• EXERCISE
Each line of the material must be reproduced exactly; pictures stay out.

[Opening TASK DATA section]

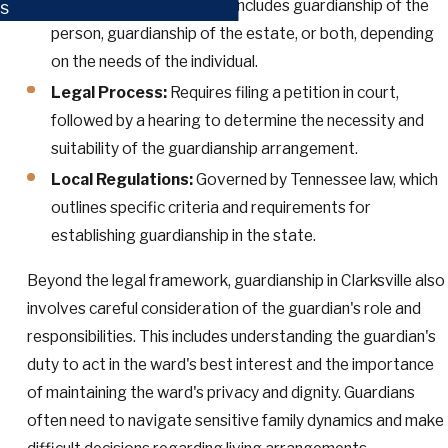
Types of Guardianship:
Includes guardianship of the
s
person, guardianship of the estate, or both, depending
on the needs of the individual.
Legal Process:
Requires filing a petition in court,
followed by a hearing to determine the necessity and
suitability of the guardianship arrangement.
Local Regulations:
Governed by Tennessee law, which
outlines specific criteria and requirements for
establishing guardianship in the state.
Beyond the legal framework, guardianship in Clarksville also
involves careful consideration of the guardian's role and
responsibilities. This includes understanding the guardian's
duty to act in the ward's best interest and the importance
of maintaining the ward's privacy and dignity. Guardians
often need to navigate sensitive family dynamics and make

[Closing TASK DATA section]

• WRITTEN REPLY
Types of Guardianship:
Includes guardianship of the
s
person, guardianship of the estate, or both, depending
on the needs of the individual.
Legal Process:
Requires filing a petition in court,
followed by a hearing to determine the necessity and
suitability of the guardianship arrangement.
Local Regulations:
Governed by Tennessee law, which
outlines specific criteria and requirements for
establishing guardianship in the state.
Beyond the legal framework, guardianship in Clarksville also
involves careful consideration of the guardian's role and
responsibilities. This includes understanding the guardian's
duty to act in the ward's best interest and the importance
of maintaining the ward's privacy and dignity. Guardians
often need to navigate sensitive family dynamics and make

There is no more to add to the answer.